Let's visualize the 5-folded CV MAE. We will use Plotly package with predefined function that produces a surface plot. To check inner workings of the function, you can open it in the github repo.

In [9]:
plot_gs_surface(est, x_axis='learning_rate', y_axis='n_estimators',
                z_axis='5-fold CV MAE', greater_is_better=False)

### Part 2: ```max_depth``` and ```num_leaves```
As, we already tuned number of estimators and learning rate, we can proceed to the next pair of hyperparameters. Let's quickly review them:
- **max_depth**: it describes the maximum depth of tree and is used to handle overfitting (anytime you discover your testing score is much worse than training score, you can lower this parameter).
- **num_leaves**: number of leaves per tree.

In [10]:
# Update base estimator with tuned learning_rate and n_estimators
base.set_params(**est.best_params_)
# Tune max_depth and num_leaves
est = GridSearchCV(base, hyper_space_2, scoring=mae_from_logs_scorer, cv=5, verbose=1)
est.fit(X_train, y_train, eval_metric=mae_from_logs)
est.best_params_, est.best_score_
# Plot
plot_gs_surface(est, x_axis='max_depth', y_axis='num_leaves',
                z_axis='5-fold CV MAE', greater_is_better=False)

Fitting 5 folds for each of 9 candidates, totalling 45 fits


[Parallel(n_jobs=1)]: Using backend SequentialBackend with 1 concurrent workers.
[Parallel(n_jobs=1)]: Done  45 out of  45 | elapsed:  3.8min finished


### Part 3: ```colsample_bytree```
Lastly, we tune the feature fraction (aka colsample_bytree)
- **colsample_bytree**: LightGBM will randomly select part of features on each iteration if feature_fraction smaller than 1.0. For example, if you set it to 0.8, LightGBM will select 80% of features before training each tree Tuning can be used to speed up training or to deal with overfitting.

In [11]:
# Update base estimator with tuned max_depth and num_leaves
base.set_params(**est.best_params_)
# Tune max_depth and num_leaves
est = GridSearchCV(base, hyper_space_3, scoring=mae_from_logs_scorer, cv=5, verbose=1)
est.fit(X_train, y_train, eval_metric=mae_from_logs)
est.best_params_, est.best_score_
# Plot
plot_gs_scatter(est, x_axis='colsample_bytree', y_axis='5-fold CV MAE', greater_is_better=False)

Fitting 5 folds for each of 3 candidates, totalling 15 fits


[Parallel(n_jobs=1)]: Using backend SequentialBackend with 1 concurrent workers.
[Parallel(n_jobs=1)]: Done  15 out of  15 | elapsed:  1.1min finished


---
## Performance
Finally, we can use the best set of hyperparameters to check the performance of the model against testing data.
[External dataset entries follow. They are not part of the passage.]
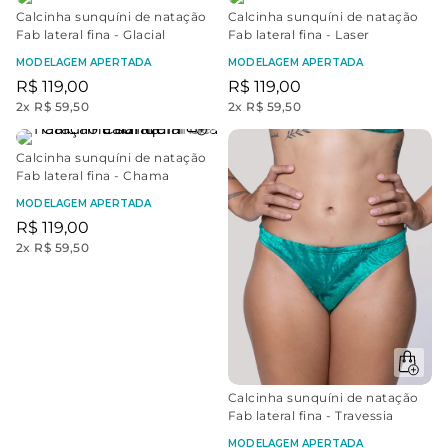
Calcinha sunquíni de natação
Calcinha sunquíni de natação
Fab lateral fina - Glacial
Fab lateral fina - Laser
MODELAGEM APERTADA
MODELAGEM APERTADA
R$
119
,
00
R$
119
,
00
2
x
R$ 59,50
2
x
R$ 59,50
Calcinha sunquíni de natação
Fab lateral fina - Chama
MODELAGEM APERTADA
R$
119
,
00
2
x
R$ 59,50
Calcinha sunquíni de natação
Fab lateral fina - Travessia
MODELAGEM APERTADA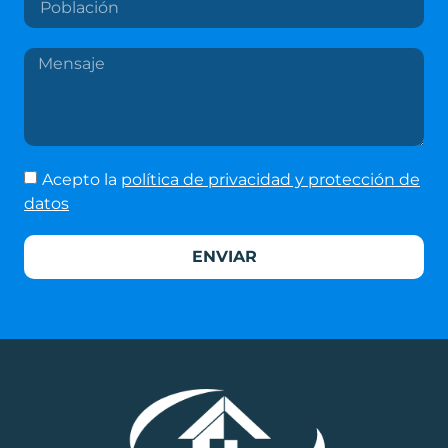
Acepto la
política de privacidad y protección de
datos
ENVIAR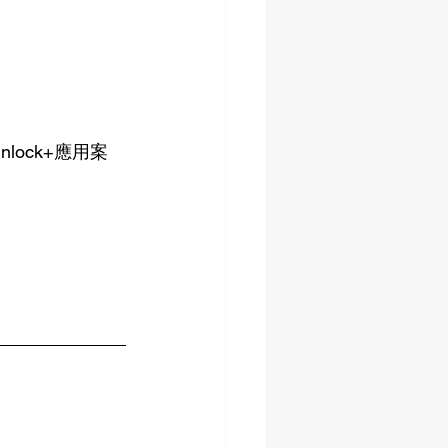
ock+應用案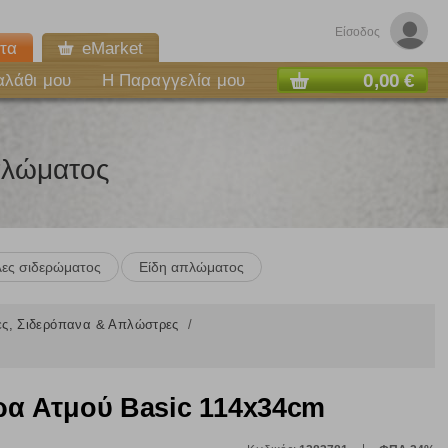
Είσοδος
τα
eMarket
0,00 €
αλάθι μου
Η Παραγγελία μου
πλώματος
λες σιδερώματος
Είδη απλώματος
ες, Σιδερόπανα & Απλώστρες
ε
α Ατμού Basic 114x34cm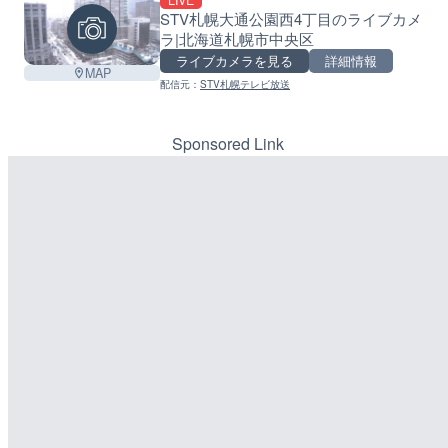
LIVE
STV札幌大通公園西4丁目のライブカメ
ラ|北海道札幌市中央区
ライブカメラを見る
詳細情報
MAP
配信元：
STV札幌テレビ放送
Sponsored Link
L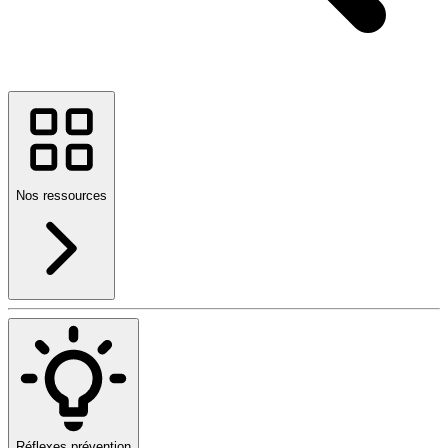
Nos ressources
Réflexes prévention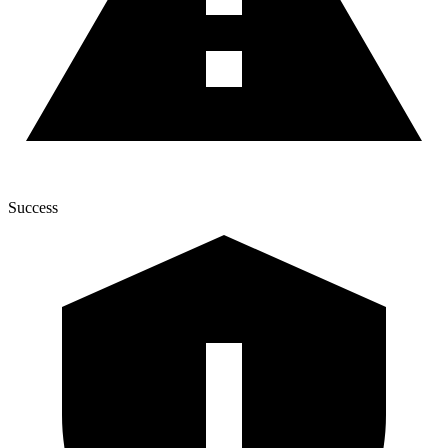
Success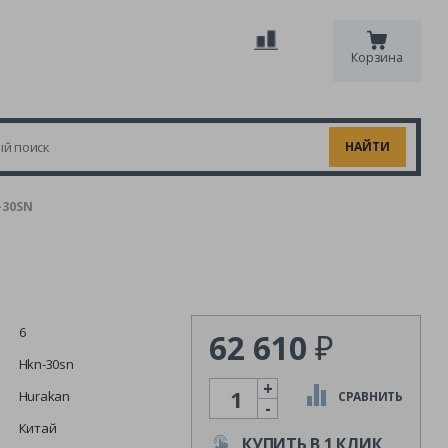
Корзина
-30SN
6
62 610
₽
Hkn-30sn
+
Количество
Hurakan
СРАВНИТЬ
-
Китай
КУПИТЬ В 1 КЛИК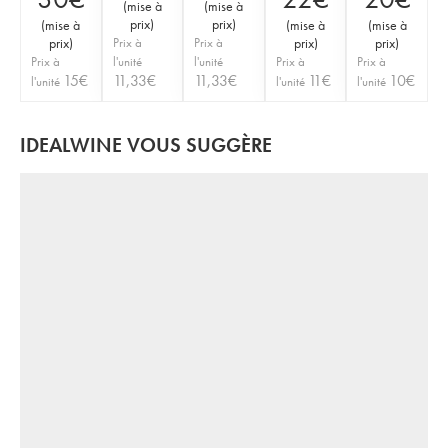
(
mise à
(
mise à
prix
)
prix
)
(
mise à
(
mise à
(
mise à
prix
)
Prix à
Prix à
prix
)
prix
)
Prix à
l'unité
l'unité
Prix à
Prix à
15
€
11,33
€
11,33
€
11
€
10
€
l'unité
l'unité
l'unité
IDEALWINE VOUS SUGGÈRE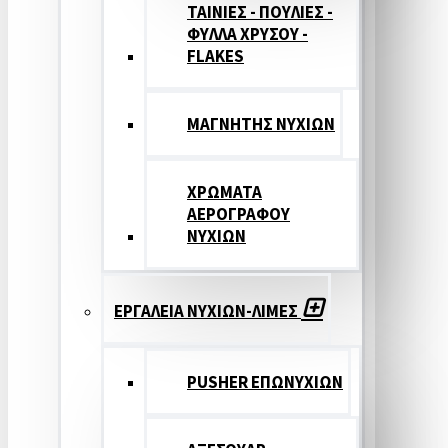
ΤΑΙΝΙΕΣ - ΠΟΥΛΙΕΣ -
ΦΥΛΛΑ ΧΡΥΣΟΥ -
FLAKES
ΜΑΓΝΗΤΗΣ ΝΥΧΙΩΝ
ΧΡΩΜΑΤΑ
ΑΕΡΟΓΡΑΦΟΥ
ΝΥΧΙΩΝ
ΕΡΓΑΛΕΙΑ ΝΥΧΙΩΝ-ΛΙΜΕΣ
PUSHER ΕΠΩΝΥΧΙΩΝ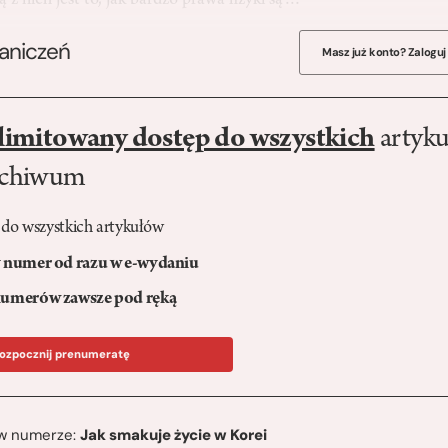
 z nich jest to, jak bardzo prawa fizyki są…
raniczeń
Masz już konto? Zaloguj
limitowany dostęp do wszystkich
artyku
rchiwum
 do wszystkich artykułów
numer od razu w e-wydaniu
umerów zawsze pod ręką
ozpocznij prenumeratę
ę w numerze:
Jak smakuje życie w Korei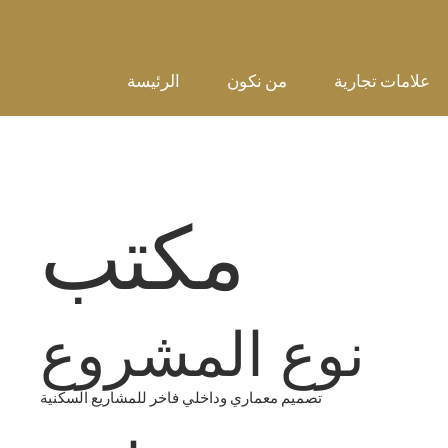
علامات تجارية
من نكون
الرئيسة
مكتب
نوع المشروع
تصميم معماري وداخلي فاخر للمشاريع السكنية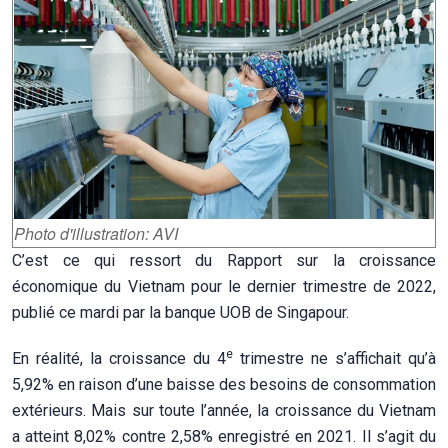
Photo d'illustration: AVI
C’est ce qui ressort du Rapport sur la croissance
économique du Vietnam pour le dernier trimestre de 2022,
publié ce mardi par la banque UOB de Singapour.
e
En réalité, la croissance du 4
trimestre ne s’affichait qu’à
5,92% en raison d’une baisse des besoins de consommation
extérieurs. Mais sur toute l’année, la croissance du Vietnam
a atteint 8,02% contre 2,58% enregistré en 2021. Il s’agit du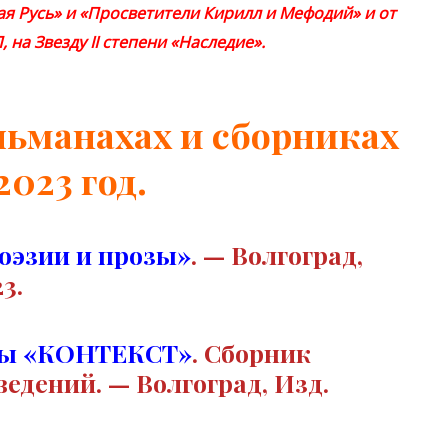
я Русь» и «Просветители Кирилл и Мефодий» и от
на Звезду II
степени «Наследие».
льманахах и сборниках
2023 год.
оэзии и прозы»
. — Волгоград,
3.
озы «КОНТЕКСТ»
. Сборник
едений. — Волгоград, Изд.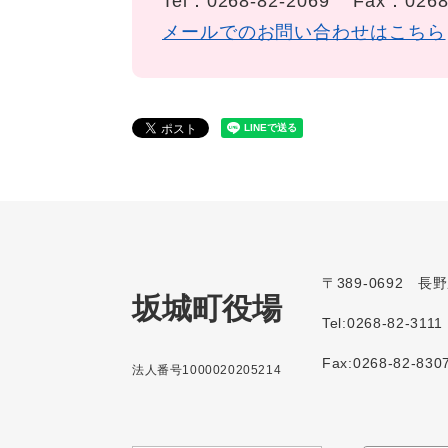
Tel：0268-82-2069
Fax：0268
メールでのお問い合わせはこちら
〒389-0692 
坂城町役場
Tel:0268-82-3111
Fax:0268-82-830
法人番号1000020205214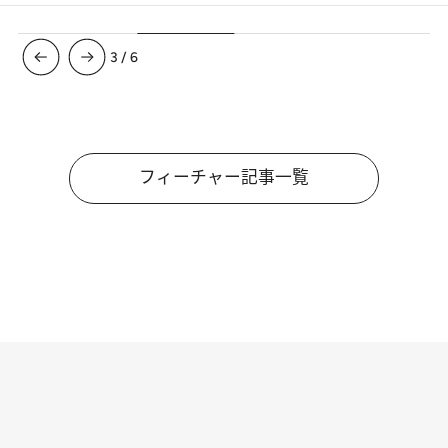
3
/
6
フィーチャー記事一覧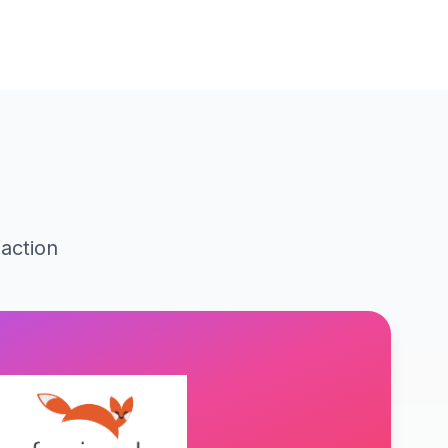
action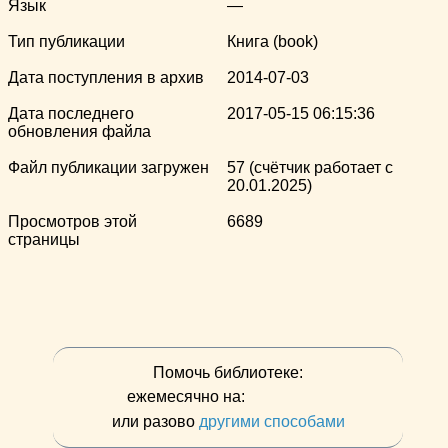
Язык
—
Тип публикации
Книга (book)
Дата поступления в архив
2014-07-03
Дата последнего
2017-05-15 06:15:36
обновления файла
Файл публикации загружен
57 (счётчик работает с
20.01.2025)
Просмотров этой
6689
страницы
Помочь библиотеке:
ежемесячно на:
или разово
другими способами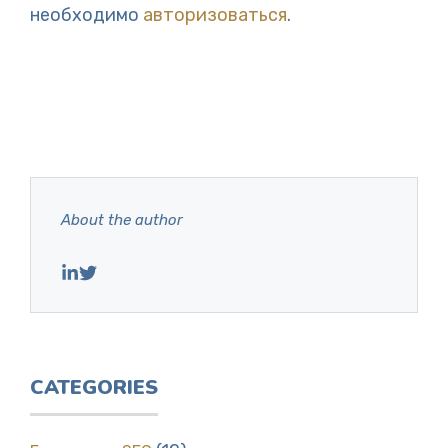
необходимо
авторизоваться
.
About the author
CATEGORIES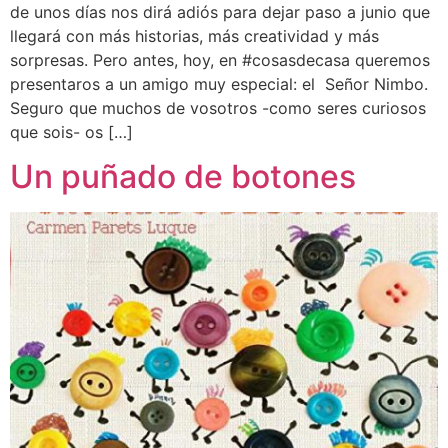
de unos días nos dirá adiós para dejar paso a junio que
llegará con más historias, más creatividad y más
sorpresas. Pero antes, hoy, en #cosasdecasa queremos
presentaros a un amigo muy especial: el Señor Nimbo.
Seguro que muchos de vosotros -como seres curiosos
que sois- os […]
Un puñado de botones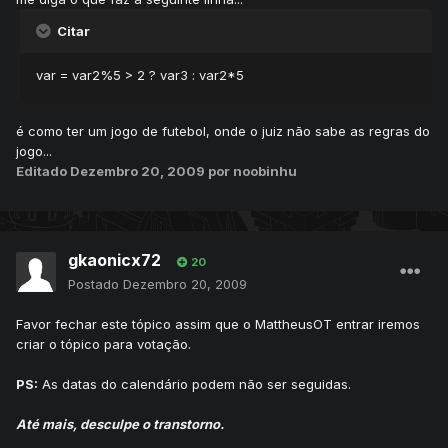
Citar
var = var2%5 > 2 ? var3 : var2*5
é como ter um jogo de futebol, onde o juiz não sabe as regras do
jogo...
Editado
Dezembro 20, 2009
por noobinhu
gkaonicx72
20
Postado
Dezembro 20, 2009
Favor fechar este tópico assim que o MattheusOT entrar iremos
criar o tópico para votação.
PS:
As datas do calendário podem não ser seguidas.
Até mais, desculpe o transtorno.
The ```GridSearchCV``` object has argument ```refit=True``` as default, which means we can directly use ```est``` to predict testing labels and calculate the score.

In [12]:
y_pred = est.predict(X_test)
print('The MAE calculated on testing data = {0:.2f}'.format(mae_from_logs_score(y_test, y_pred)))

The MAE calculated on testing data = 1144.19


We have started with MAE equal to 1152.14 and ended up with 1144.19. Well, it is not so much in that particular case, but we use only basics of hyperoptimization and it always depends to the use case. If you are experienced data scientist it is always worth to check whether tuning of hyperparameters can improve the predictability. 

---
## Further notes
* You can try to optimize other hyperparameters such as ```min_data_in_leaf```. For reference check LightGBM [docs](https://lightgbm.readthedocs.io/en/latest/Parameters-Tuning.html).
* Change the ranges of hyperparameters. For instance ```colsample_bytree``` might be below 0.5 or try to increase ```n_estimators```.
* Try out Random Search or TPE algorithms for hyperoptimization. They do not require so heavy calculations like Grid Search.